Saved data entries:
--*--

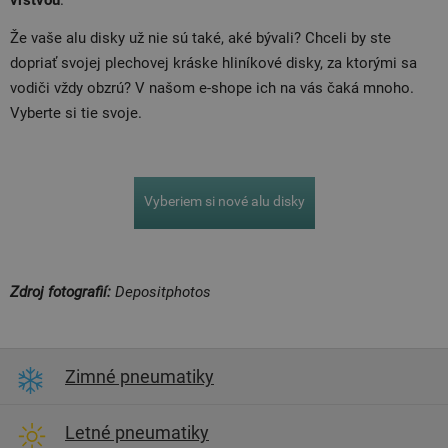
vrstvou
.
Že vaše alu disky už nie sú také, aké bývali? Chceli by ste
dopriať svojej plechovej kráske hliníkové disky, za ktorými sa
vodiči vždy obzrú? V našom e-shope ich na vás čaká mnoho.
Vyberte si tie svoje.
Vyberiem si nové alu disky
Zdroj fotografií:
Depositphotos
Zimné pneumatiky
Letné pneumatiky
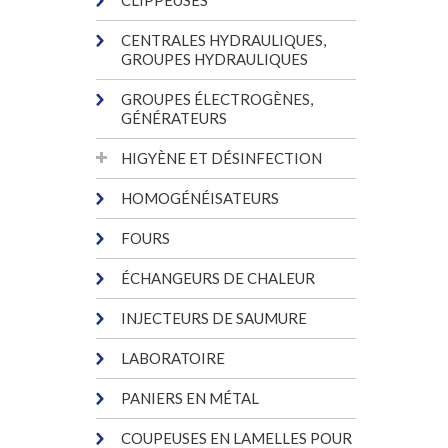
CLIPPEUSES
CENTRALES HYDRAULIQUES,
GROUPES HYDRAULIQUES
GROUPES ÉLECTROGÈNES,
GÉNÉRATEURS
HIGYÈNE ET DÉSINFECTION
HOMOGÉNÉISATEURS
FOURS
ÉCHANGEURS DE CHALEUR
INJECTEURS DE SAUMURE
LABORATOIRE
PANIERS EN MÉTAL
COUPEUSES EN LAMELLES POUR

--*--

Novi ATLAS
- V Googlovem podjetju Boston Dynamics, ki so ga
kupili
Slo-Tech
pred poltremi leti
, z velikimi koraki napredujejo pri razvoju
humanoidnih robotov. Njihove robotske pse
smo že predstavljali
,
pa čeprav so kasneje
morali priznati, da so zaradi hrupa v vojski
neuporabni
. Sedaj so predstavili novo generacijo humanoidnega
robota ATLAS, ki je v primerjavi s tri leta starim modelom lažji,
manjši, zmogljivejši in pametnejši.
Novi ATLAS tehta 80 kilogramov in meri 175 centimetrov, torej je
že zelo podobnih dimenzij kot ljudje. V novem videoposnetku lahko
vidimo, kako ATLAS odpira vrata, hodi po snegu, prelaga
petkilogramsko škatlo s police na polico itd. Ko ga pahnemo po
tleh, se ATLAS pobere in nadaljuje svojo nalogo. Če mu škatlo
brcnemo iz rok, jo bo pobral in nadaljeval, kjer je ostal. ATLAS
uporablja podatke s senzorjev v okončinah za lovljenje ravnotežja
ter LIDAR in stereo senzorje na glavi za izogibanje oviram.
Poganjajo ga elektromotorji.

--*--

Task statement: Give the exact lines, and only those, from the line containing "napredujejo pri razvoju" through the line containing "Poganjajo ga elektromotorji." in the entries above.

Task result:
, z velikimi koraki napredujejo pri razvoju
humanoidnih robotov. Njihove robotske pse
smo že predstavljali
,
pa čeprav so kasneje
morali priznati, da so zaradi hrupa v vojski
neuporabni
. Sedaj so predstavili novo generacijo humanoidnega
robota ATLAS, ki je v primerjavi s tri leta starim modelom lažji,
manjši, zmogljivejši in pametnejši.
Novi ATLAS tehta 80 kilogramov in meri 175 centimetrov, torej je
že zelo podobnih dimenzij kot ljudje. V novem videoposnetku lahko
vidimo, kako ATLAS odpira vrata, hodi po snegu, prelaga
petkilogramsko škatlo s police na polico itd. Ko ga pahnemo po
tleh, se ATLAS pobere in nadaljuje svojo nalogo. Če mu škatlo
brcnemo iz rok, jo bo pobral in nadaljeval, kjer je ostal. ATLAS
uporablja podatke s senzorjev v okončinah za lovljenje ravnotežja
ter LIDAR in stereo senzorje na glavi za izogibanje oviram.
Poganjajo ga elektromotorji.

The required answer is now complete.